Back in 2012, I started to feel a bit off but figured it was because I was entrenched in running our business, Fireside Production – a professional video production company – and being mom to two young girls. Within about six months, I was having trouble climbing stairs and decided to see a doctor.
The diagnosis came quickly: fibromyalgia. The following five years, there were countless specialists and we tried just about every treatment recommended for fibromyalgia – including light exercise routines, medications (Gabapentin, Amitriptyline, Cymbalta, Low-Dose Naltrexone), physical therapy, acupuncture, cupping, hypnotherapy, elimination diets, visualization practices, special herbs, essential oils, testing for conditions like Lyme Disease.
You name it, we tried it. All the while, researching vigilantly (as a former journalist) and telling the doctors that my experiences didn’t match the descriptions of the diagnosis.
I often shake violently when rising from a seated position. What I thought were “tremors” turned out to be horrible muscle spasms. And yes, this video is embarrassing, but I am laying bare my vulnerability because I hope it inspires others to do so as well. Invisible illnesses and hidden disabilities are lonely.
I’m easily startled, which can trigger spasms – and frankly, that’s humiliating. There’s a lack of fluidity in my movements. We know now that’s the rigidity or stiffness in my muscles. The worst part is the pain. The pain is relentless and round-the-clock. It hurts to raise my arms to even shoulder-level. Stairs are increasingly impossible. At night the pain can be so bad, I drench the bed with sweat (I know – hot stuff!). My husband, Tom hears me crying and whimpering in my sleep – and that’s when I am able to sleep. It’s getting worse. Walking short distances takes my breath and body strength away. My quality of life is diminishing and yet, I am still trying to fight.
I continue to work in video production the best that I can. Why? Well, we need our income and health insurance, but there’s also a saying…

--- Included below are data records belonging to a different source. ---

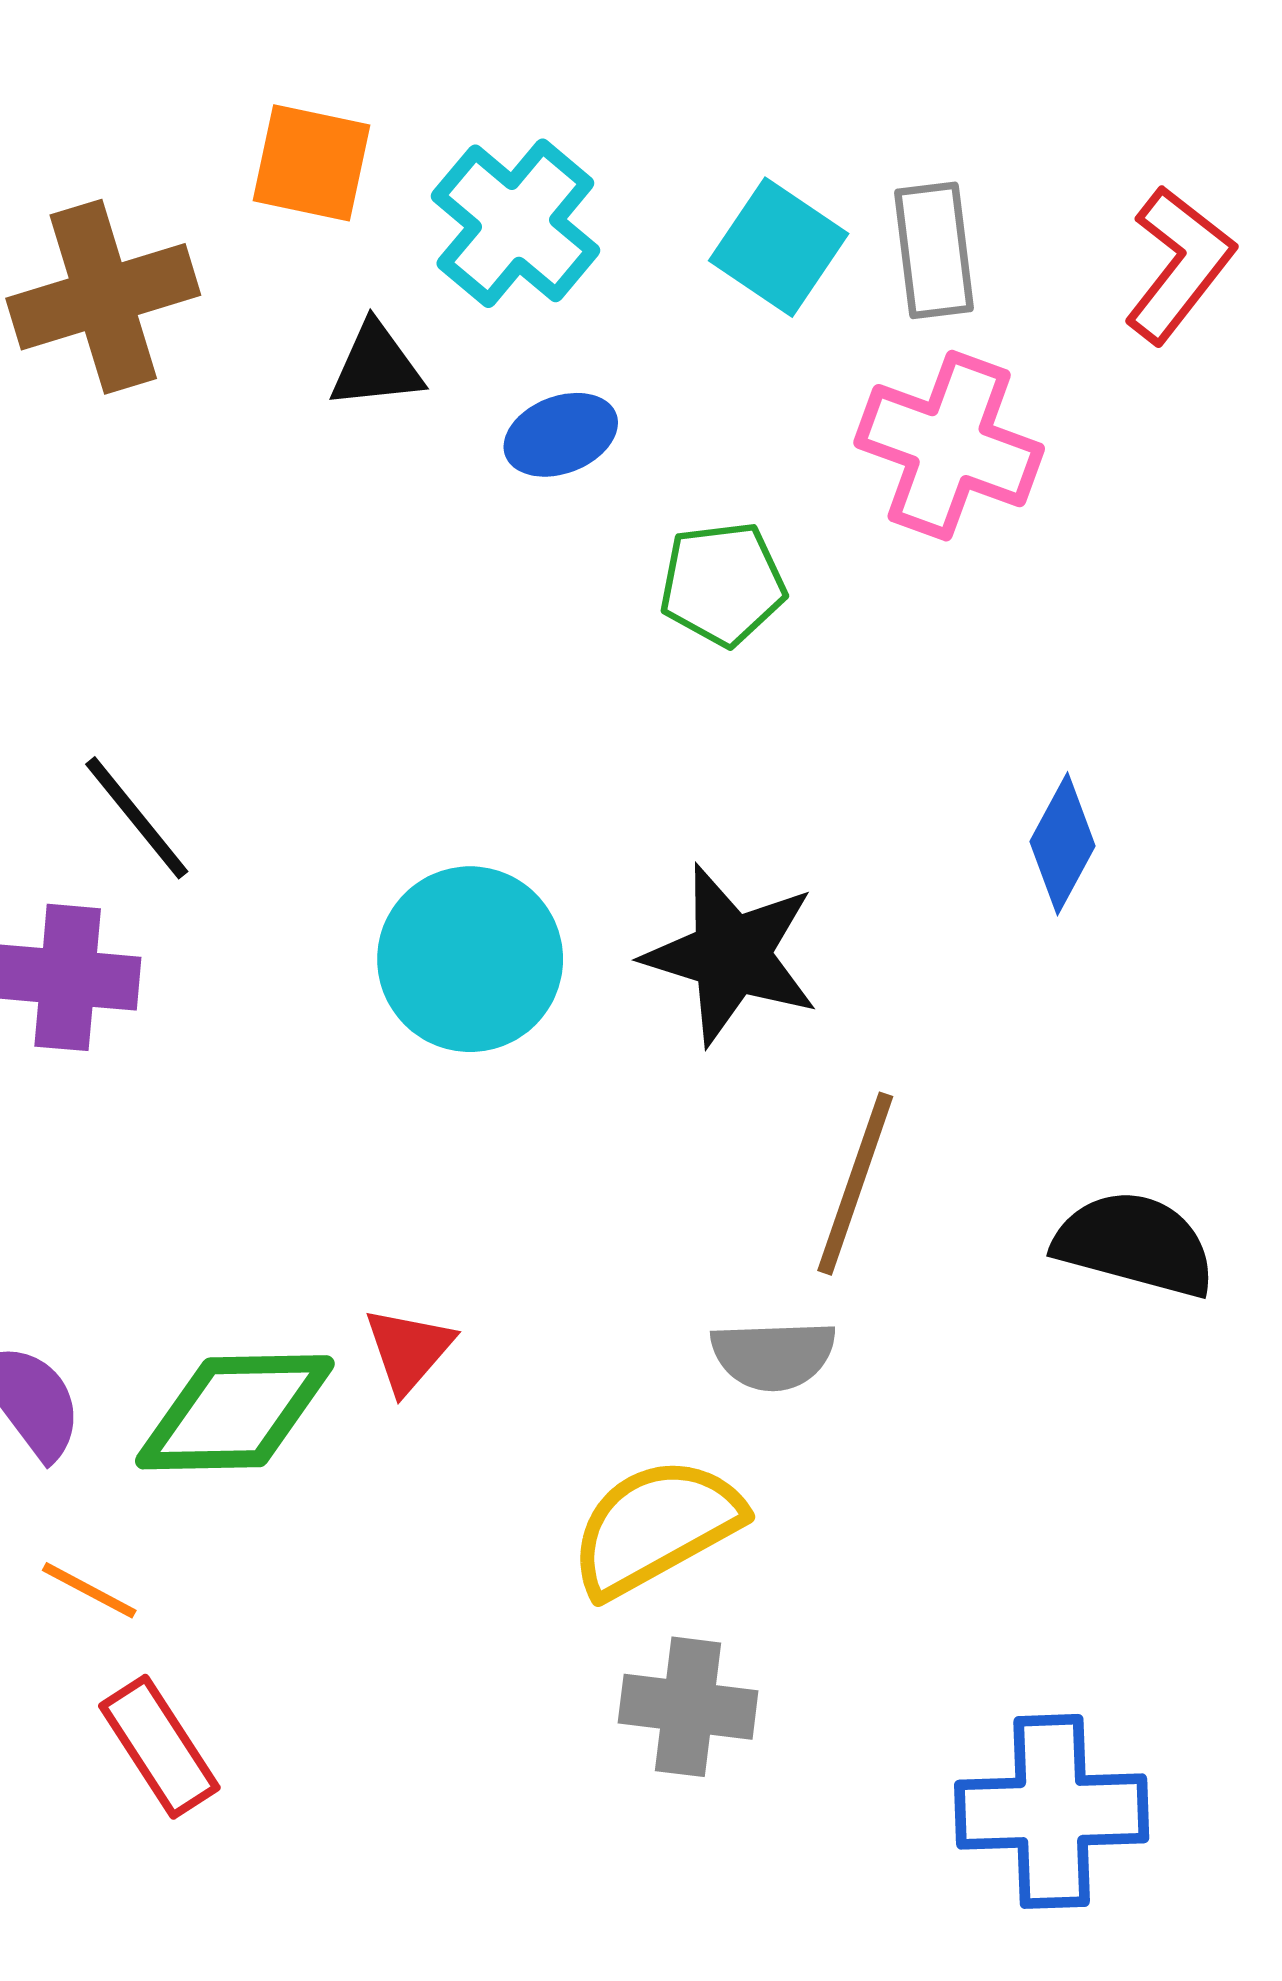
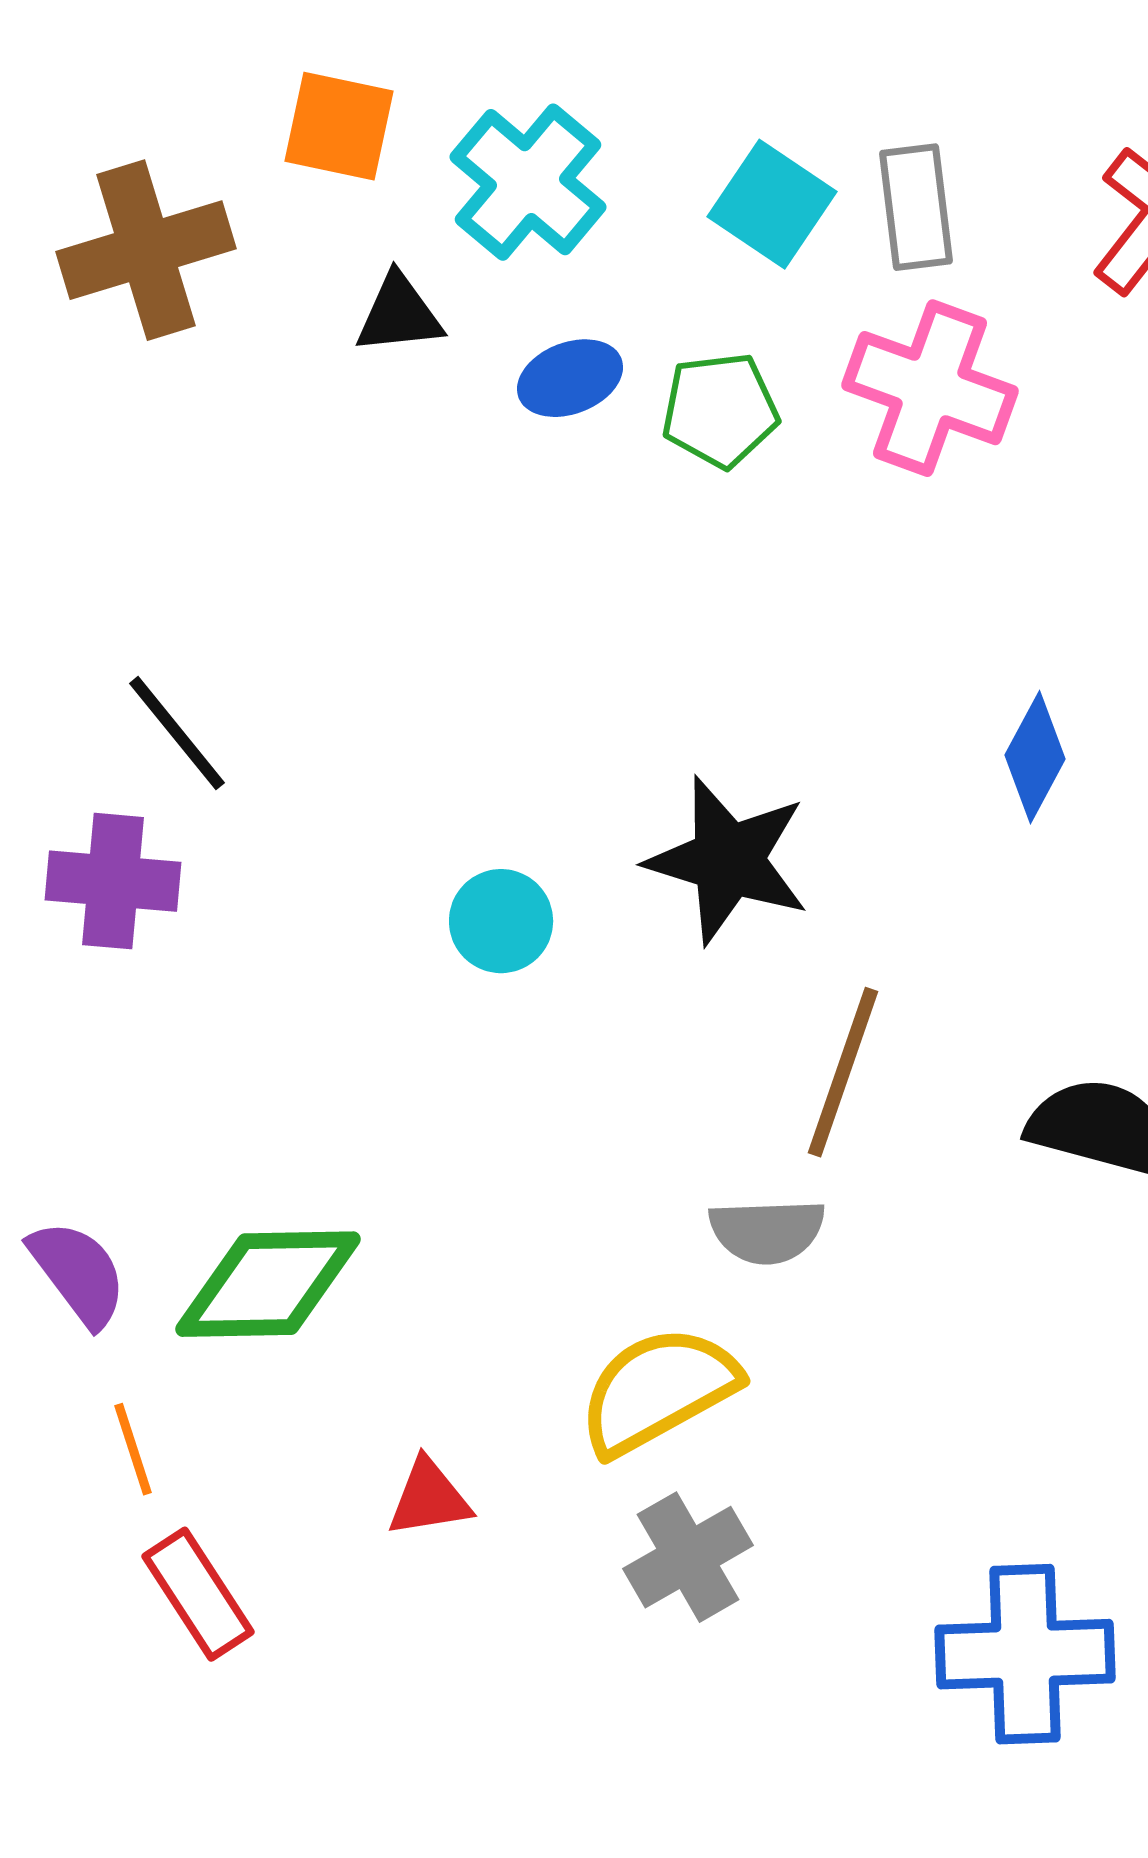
green pentagon: (723, 584) -> (720, 410), moved
cyan circle: (470, 959) -> (501, 921), moved, size x0.6
red triangle: (409, 1350) -> (429, 1498), moved, turned 40
orange line: (89, 1590) -> (133, 1449), turned 44
gray cross: (688, 1707) -> (688, 1557), turned -37

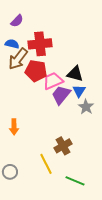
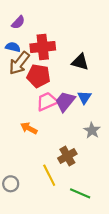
black triangle: (75, 74) -> (80, 62), moved
pink trapezoid: (53, 81) -> (47, 102), moved
gray star: (86, 107) -> (92, 130), moved
orange arrow: (14, 127) -> (29, 128), moved, turned 119

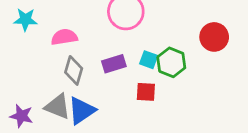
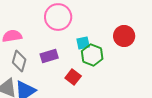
cyan square: (149, 60) -> (83, 43), moved, turned -32
red square: (146, 92) -> (73, 77), turned 35

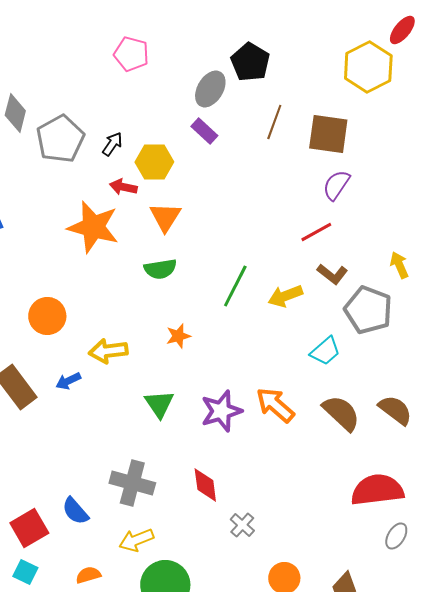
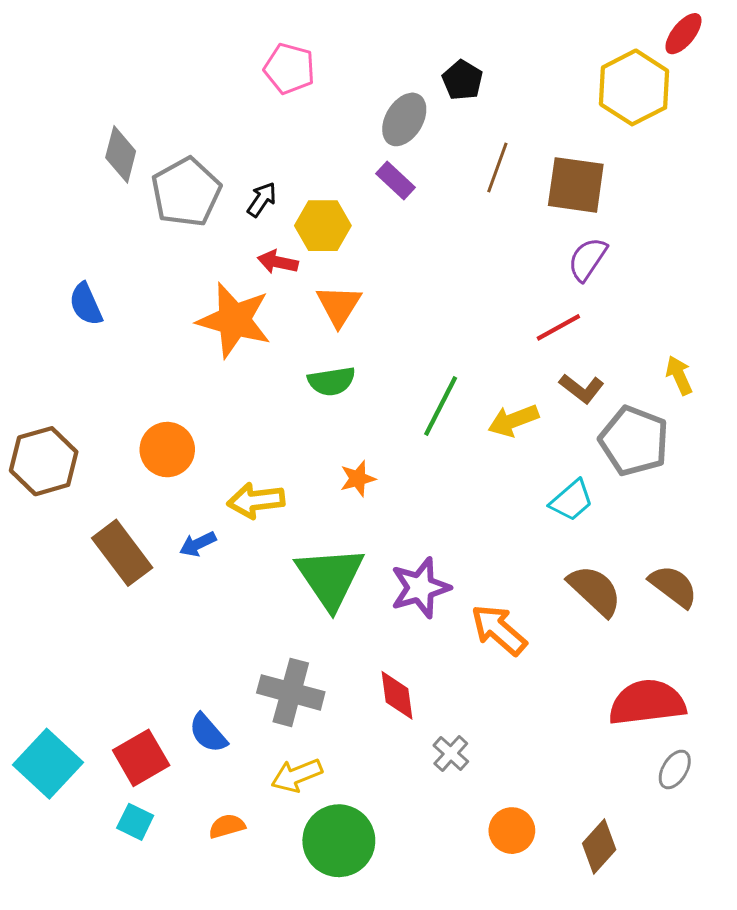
black pentagon: (250, 62) -> (462, 80), size x0.7
green triangle: (159, 404) -> (330, 578), size x1.6
orange arrow: (275, 405) -> (499, 630), moved

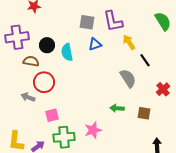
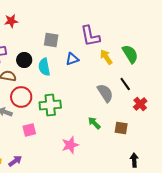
green semicircle: (163, 21) -> (130, 54), moved
gray square: (87, 22) -> (51, 40), moved
black line: (145, 60) -> (125, 84), moved
green arrow: (117, 108) -> (94, 123), turned 40
green cross: (64, 137) -> (50, 105), moved

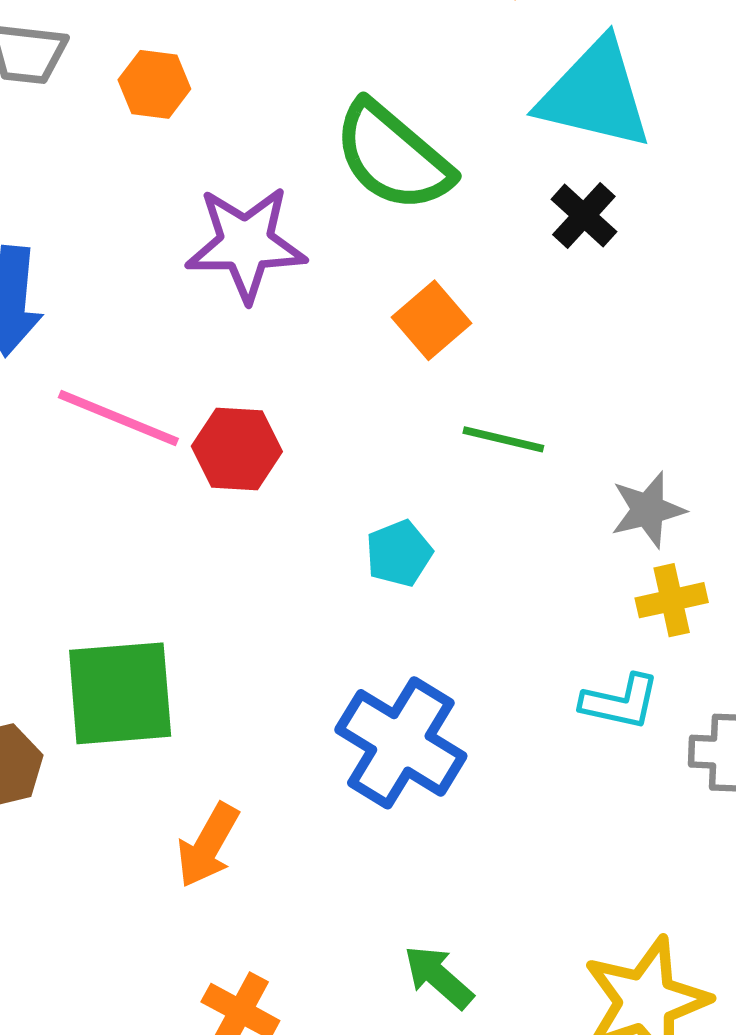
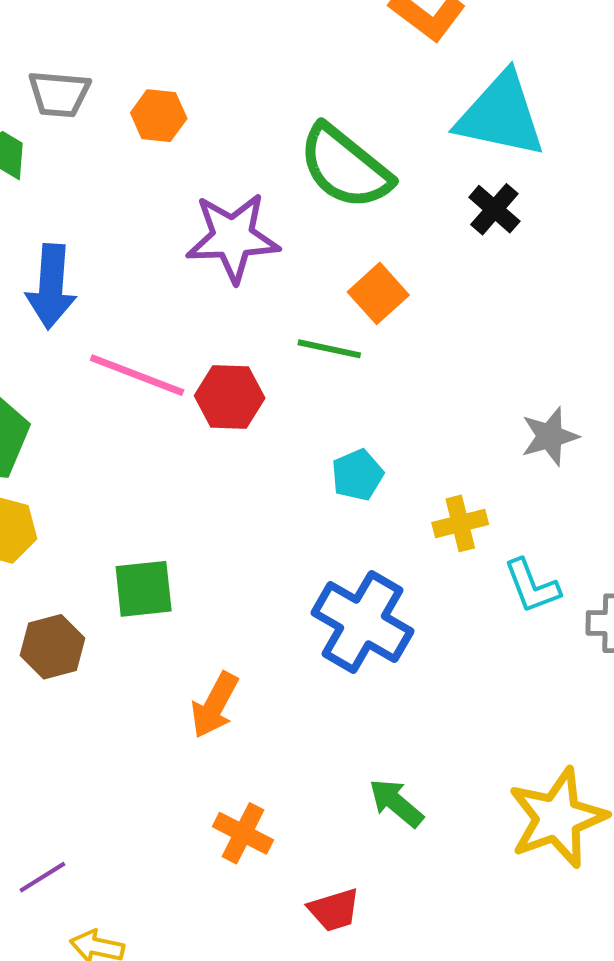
green line: (503, 439) -> (329, 349), moved
yellow cross: (672, 600) -> (460, 523), moved
green square: (120, 693) -> (144, 589), size x0.7
cyan L-shape: (620, 702) -> (532, 586), turned 58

Having the privilege to share other people’s stories is my joy… it is my purpose. My family is my purpose, my light and love. I try to stay positive but often, crumble in private.
I hid my condition – a secret battle with my body – for years. I didn’t want people to feel sorry for me. I didn’t have answers for all of the questions that followed when my symptoms became more obvious. I was afraid that – because we become so close with many of our clients at Fireside Production, we would lose work as my physical abilities became more impacted.